Utami menceritakan kisahnya ketika masih anak-anak. Ketika pengasuhnya membawanya ke Mushola dan banyak yang menanyakan kenapa dia digendong. Di Indoenesia, gedung public tidak didesain untuk orang dengan kebutuhan khusus. Cerita sebaliknya, adalah temanya yang di Inggris, dia buta dan kemana-mana dengan bantuan mata anjingnya, termasuk ke masjid. Situasi seperti ini tidak mungkin terjadi di Indonesia. Ini adalah PR besar untuk pemimpin agama kita; bisakah mereka mengijinkan orang buta yang datang ke masjid untuk solat dengan bantuan anjingnya. Di Amerika, Utami sering diundang ke gereja yang bangunanya bisa diakses melalui kursi roda. Dia merasa kehidupanya sangat berarti di Amerika.

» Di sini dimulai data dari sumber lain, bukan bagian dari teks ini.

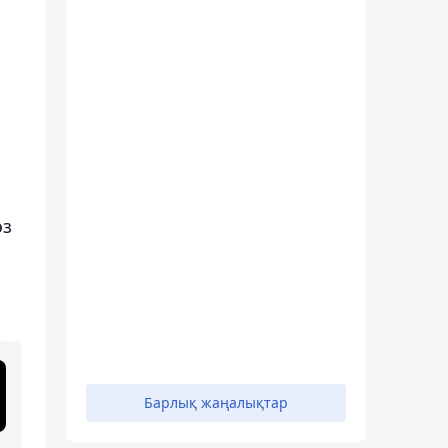
өз
Барлық жаңалықтар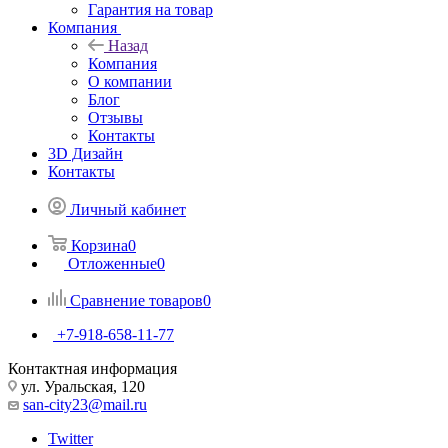
Гарантия на товар
Компания
Назад
Компания
О компании
Блог
Отзывы
Контакты
3D Дизайн
Контакты
Личный кабинет
Корзина
0
Отложенные
0
Сравнение товаров
0
+7-918-658-11-77
Контактная информация
ул. Уральская, 120
san-city23@mail.ru
Twitter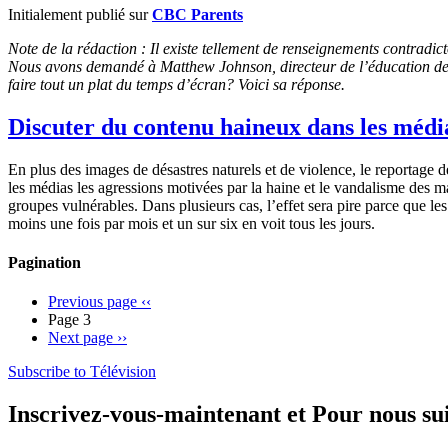
Initialement publié sur
CBC Parents
Note de la rédaction : Il existe tellement de renseignements contradi
Nous avons demandé à Matthew Johnson, directeur de l’éducation de Ha
faire tout un plat du temps d’écran? Voici sa réponse.
Discuter du contenu haineux dans les média
En plus des images de désastres naturels et de violence, le reportage 
les médias les agressions motivées par la haine et le vandalisme des mai
groupes vulnérables. Dans plusieurs cas, l’effet sera pire parce que le
moins une fois par mois et un sur six en voit tous les jours.
Pagination
Previous page
‹‹
Page 3
Next page
››
Subscribe to Télévision
Inscrivez-vous-maintenant et Pour nous su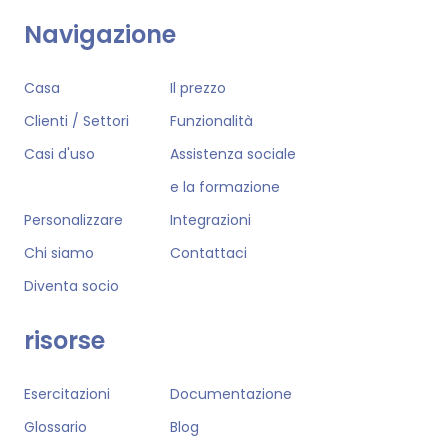
Navigazione
Casa
Il prezzo
Clienti / Settori
Funzionalità
Casi d'uso
Assistenza sociale
e la formazione
Personalizzare
Integrazioni
Chi siamo
Contattaci
Diventa socio
risorse
Esercitazioni
Documentazione
Glossario
Blog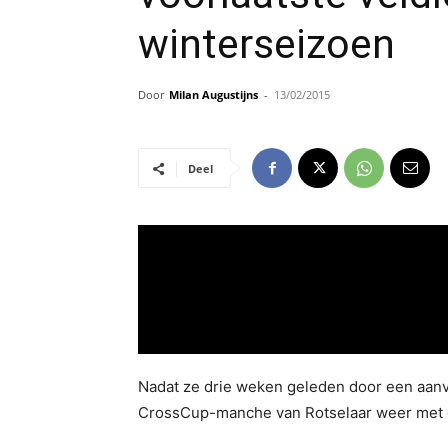
winterseizoen
Door
Milan Augustijns
-
13/02/2015
Deel
Nadat ze drie weken geleden door een aanva
CrossCup-manche van Rotselaar weer met co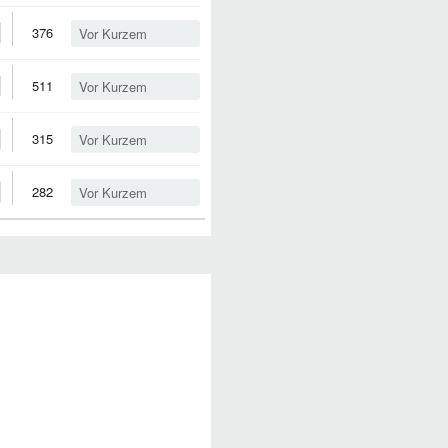
376
Vor Kurzem
511
Vor Kurzem
315
Vor Kurzem
282
Vor Kurzem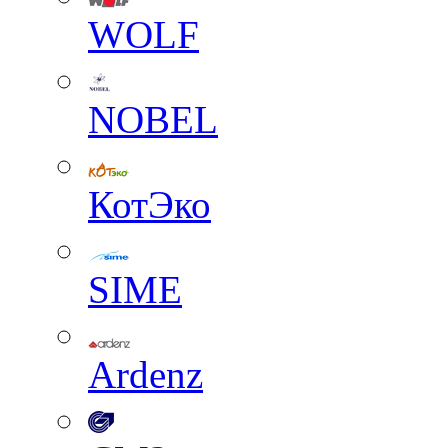
WOLF
NOBEL
КотЭко
SIME
Ardenz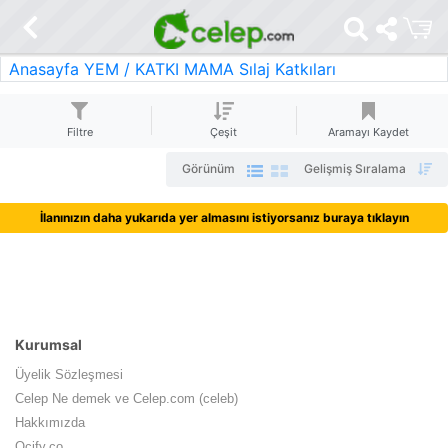
Anasayfa
YEM / KATKI MAMA
Sılaj Katkıları
Filtre
Çeşit
Aramayı Kaydet
Görünüm
Gelişmiş Sıralama
İlanınızın daha yukarıda yer almasını istiyorsanız buraya tıklayın
Kurumsal
Üyelik Sözleşmesi
Celep Ne demek ve Celep.com (celeb)
Hakkımızda
Ocify.co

Utami menjelaskan tentang bagaimana bangunan, termasuk bangunan untuk ibadah, seharusnya di desain universal, sehingga mereka yang berkebutuhan khusus memiliki akses teerhadap bangunan yang ada, hal ini untuk mengurangi beban fisik mereka. Terkait kebebasan beragama, tempat-tempat ibadah, bisa menjadi wadah untuk sosialisasi tentang bagaimana rumah ibadah juga mengakomodasi kebutuhan orang-orang berkebutuhan khusus.